(Extracted data Opens)

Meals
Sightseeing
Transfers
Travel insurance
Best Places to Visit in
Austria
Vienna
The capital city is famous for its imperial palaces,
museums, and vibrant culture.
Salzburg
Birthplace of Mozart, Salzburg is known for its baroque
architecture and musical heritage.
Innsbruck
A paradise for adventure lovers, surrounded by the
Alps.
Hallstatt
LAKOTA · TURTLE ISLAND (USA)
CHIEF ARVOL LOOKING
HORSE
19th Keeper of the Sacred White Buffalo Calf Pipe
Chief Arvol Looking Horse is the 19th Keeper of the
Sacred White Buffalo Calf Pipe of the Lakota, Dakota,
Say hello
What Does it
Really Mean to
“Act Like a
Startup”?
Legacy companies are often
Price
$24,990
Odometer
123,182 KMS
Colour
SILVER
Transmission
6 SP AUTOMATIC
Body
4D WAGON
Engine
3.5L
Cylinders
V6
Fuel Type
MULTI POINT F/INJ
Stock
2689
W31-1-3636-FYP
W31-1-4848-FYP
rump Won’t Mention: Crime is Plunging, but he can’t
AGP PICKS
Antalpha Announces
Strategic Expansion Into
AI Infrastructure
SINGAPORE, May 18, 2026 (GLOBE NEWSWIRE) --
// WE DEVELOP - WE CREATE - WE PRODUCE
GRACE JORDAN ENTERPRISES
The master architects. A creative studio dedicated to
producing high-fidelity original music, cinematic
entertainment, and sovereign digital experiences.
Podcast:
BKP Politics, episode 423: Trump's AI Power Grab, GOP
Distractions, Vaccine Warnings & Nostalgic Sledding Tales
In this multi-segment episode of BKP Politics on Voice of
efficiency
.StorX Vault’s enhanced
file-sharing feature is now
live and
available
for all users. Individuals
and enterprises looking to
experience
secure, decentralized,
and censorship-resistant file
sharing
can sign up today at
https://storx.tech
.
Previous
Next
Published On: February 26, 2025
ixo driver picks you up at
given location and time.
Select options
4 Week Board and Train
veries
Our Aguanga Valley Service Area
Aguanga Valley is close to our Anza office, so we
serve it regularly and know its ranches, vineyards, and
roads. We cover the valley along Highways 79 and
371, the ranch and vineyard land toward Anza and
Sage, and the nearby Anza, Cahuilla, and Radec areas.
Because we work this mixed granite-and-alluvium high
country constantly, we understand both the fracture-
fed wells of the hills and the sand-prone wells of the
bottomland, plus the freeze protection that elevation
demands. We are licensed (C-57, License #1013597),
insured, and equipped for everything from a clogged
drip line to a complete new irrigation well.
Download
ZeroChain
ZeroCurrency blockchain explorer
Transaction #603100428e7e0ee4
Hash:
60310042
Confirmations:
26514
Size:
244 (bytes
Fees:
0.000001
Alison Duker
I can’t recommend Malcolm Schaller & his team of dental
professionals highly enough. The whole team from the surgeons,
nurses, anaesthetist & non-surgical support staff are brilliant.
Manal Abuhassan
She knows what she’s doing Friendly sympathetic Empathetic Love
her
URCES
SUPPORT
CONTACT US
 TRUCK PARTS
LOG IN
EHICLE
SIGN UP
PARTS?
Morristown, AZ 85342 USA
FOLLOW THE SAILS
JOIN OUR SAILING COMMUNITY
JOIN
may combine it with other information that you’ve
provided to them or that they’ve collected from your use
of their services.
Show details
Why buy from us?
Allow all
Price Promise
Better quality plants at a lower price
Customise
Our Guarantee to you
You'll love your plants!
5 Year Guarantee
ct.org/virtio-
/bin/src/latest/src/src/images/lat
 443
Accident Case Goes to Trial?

(Extracted data Closes)

Exercise => When the line with "123,182 KMS" is reached in the data above, begin copying, and stop after the line with "Aguanga Valley is"; copy each line exactly, both ends included.

Your solution =>
123,182 KMS
Colour
SILVER
Transmission
6 SP AUTOMATIC
Body
4D WAGON
Engine
3.5L
Cylinders
V6
Fuel Type
MULTI POINT F/INJ
Stock
2689
W31-1-3636-FYP
W31-1-4848-FYP
rump Won’t Mention: Crime is Plunging, but he can’t
AGP PICKS
Antalpha Announces
Strategic Expansion Into
AI Infrastructure
SINGAPORE, May 18, 2026 (GLOBE NEWSWIRE) --
// WE DEVELOP - WE CREATE - WE PRODUCE
GRACE JORDAN ENTERPRISES
The master architects. A creative studio dedicated to
producing high-fidelity original music, cinematic
entertainment, and sovereign digital experiences.
Podcast:
BKP Politics, episode 423: Trump's AI Power Grab, GOP
Distractions, Vaccine Warnings & Nostalgic Sledding Tales
In this multi-segment episode of BKP Politics on Voice of
efficiency
.StorX Vault’s enhanced
file-sharing feature is now
live and
available
for all users. Individuals
and enterprises looking to
experience
secure, decentralized,
and censorship-resistant file
sharing
can sign up today at
https://storx.tech
.
Previous
Next
Published On: February 26, 2025
ixo driver picks you up at
given location and time.
Select options
4 Week Board and Train
veries
Our Aguanga Valley Service Area
Aguanga Valley is close to our Anza office, so we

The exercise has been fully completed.